Le résultat vedette : le stack logiciel LLMBoost de MangoBoost a atteint 103 182 tokens/sec offline sur Llama2-70B en MLPerf Inference v5.0 sur 32× MI300X (quatre nœuds 8-GPU), versus le record H100 précédent de 82 749 TPS — environ 25 % plus de throughput. Ils créditent trois choses : parallélisme multidimensionnel, scheduling dynamique entre les 8 GPU par nœud, et une interface streamlinée qu'ils prétendent rouler 5,2-6,0× plus vite que vLLM standard sur le même matériel. Le calcul de MangoBoost (caveat : leurs chiffres, pas audités indépendamment) — MI300X à 15-17 k$ vs H100 à 32-40 k$ — donne environ 2,8× plus de throughput d'inférence par 1 000 $ dépensés. TensorWave est parmi les premiers cloud à déployer le MI355X en production, et roule le plus gros cluster d'entraînement IA AMD en Amérique du Nord à 8 192× MI325X sous refroidissement liquide direct. Le pricing cloud du MI355X chez cinq fournisseurs (TensorWave, Crusoe, Vultr, et d'autres) tourne actuellement entre 2,29 $ et 8,60 $/h par GPU.

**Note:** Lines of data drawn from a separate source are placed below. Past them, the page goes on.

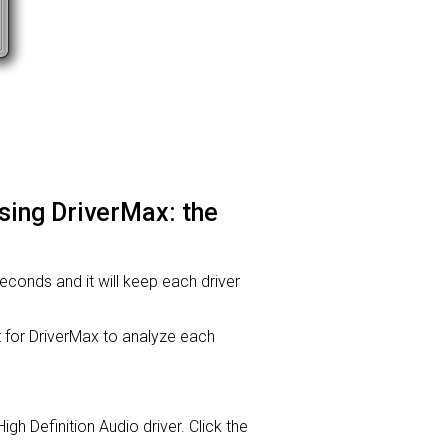
using DriverMax: the
 seconds and it will keep each driver
or DriverMax to analyze each
High Definition Audio driver. Click the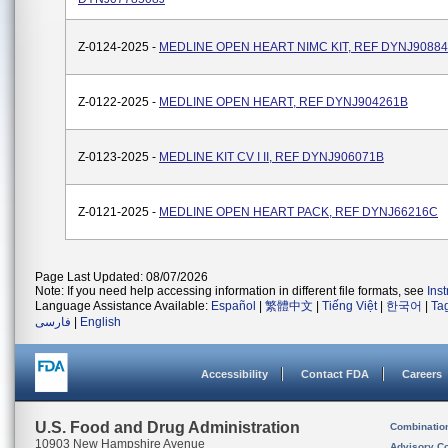
Z-0124-2025 -
MEDLINE OPEN HEART NIMC KIT, REF DYNJ9088
Z-0122-2025 -
MEDLINE OPEN HEART, REF DYNJ904261B
Z-0123-2025 -
MEDLINE KIT CV I II, REF DYNJ906071B
Z-0121-2025 -
MEDLINE OPEN HEART PACK, REF DYNJ66216C
Page Last Updated: 08/07/2026
Note: If you need help accessing information in different file formats, see
Ins
Language Assistance Available:
Español
|
繁體中文
|
Tiếng Việt
|
한국어
|
Ta
فارسی
|
English
Accessibility
Contact FDA
Careers
U.S. Food and Drug Administration
Combinatio
10903 New Hampshire Avenue
Advisory C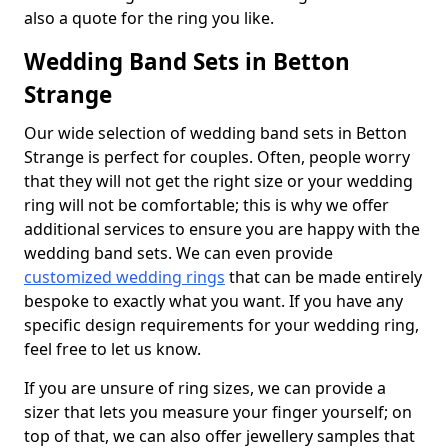
also a quote for the ring you like.
Wedding Band Sets in Betton
Strange
Our wide selection of wedding band sets in Betton
Strange is perfect for couples. Often, people worry
that they will not get the right size or your wedding
ring will not be comfortable; this is why we offer
additional services to ensure you are happy with the
wedding band sets. We can even provide
customized wedding rings
that can be made entirely
bespoke to exactly what you want. If you have any
specific design requirements for your wedding ring,
feel free to let us know.
If you are unsure of ring sizes, we can provide a
sizer that lets you measure your finger yourself; on
top of that, we can also offer jewellery samples that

Le pattern, c'est ce que les développeurs devraient suivre. Le gap d'AMD était infâme — du matériel capable que personne n'arrivait à déployer productivement parce que les kernels n'étaient pas là, les schedulers pas tunés, le support des frameworks inégal. La réponse traditionnelle serait « AMD le règle » ou « la communauté open-source le règle » — les deux bougent, mais lentement. Les neoclouds, c'est un troisième chemin : des fournisseurs intégrés verticalement qui possèdent à la fois l'optimisation logicielle *et* la surface de déploiement, captant la marge depuis le gap coût-par-token qu'ils créent. C'est structurellement différent du stack Nvidia-plus-hyperscaler, où Nvidia possède le logiciel et les hyperscalers font rouler le matériel. Le chemin d'AMD est fragmenté par design, et cette fragmentation joue finalement en sa faveur — quand aucun propriétaire de plateforme ne contrôle l'histoire d'optimisation, les joueurs spécialisés peuvent gagner sur l'effort ciblé.

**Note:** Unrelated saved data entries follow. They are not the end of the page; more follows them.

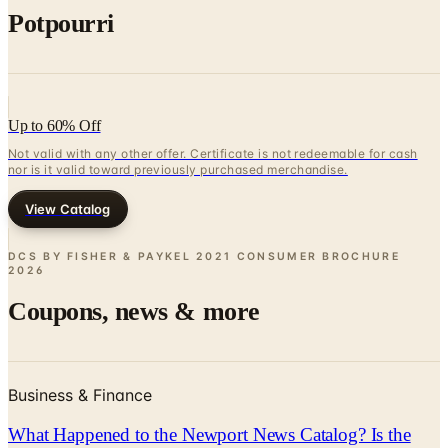
Up to 60% Off
Not valid with any other offer. Certificate is not redeemable for cash
nor is it valid toward previously purchased merchandise.
View Catalog
DCS BY FISHER & PAYKEL 2021 CONSUMER BROCHURE
2026
Coupons, news & more
Business & Finance
What Happened to the Newport News Catalog? Is the
Brand Still Around in 2026?
The Newport News print catalog has been quiet for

Si tu livres de l'inférence LLM à grande échelle et que tu t'es fait verrouiller sur H100/H200 parce que le chemin AMD avait l'air trop rough, le calcul a changé. Teste la vraie charge de travail sur MI300X via MangoBoost ou MI355X via TensorWave/Crusoe avant de signer la prochaine acquisition Nvidia. Le chiffre MLPerf n'est pas l'image complète — ton profil de latence, la couverture des kernels pour ton architecture de modèle spécifique, et la familiarité ROCm de ton équipe ops comptent toutes — mais ~2,8× de throughput d'inférence par dollar, c'est un chiffre qui justifie un benchmark complet. Le stack LLMBoost est la couche logicielle porteuse; si tu fais rouler vLLM standard sur MI300X et que tu obtiens des chiffres décevants, c'est parce que vLLM standard n'est pas le chemin optimisé. Le signal, ce n'est pas « AMD a gagné ». C'est « l'argument du verrouillage logiciel pour Nvidia est plus faible qu'il l'était il y a un an, et les neoclouds en sont la raison ».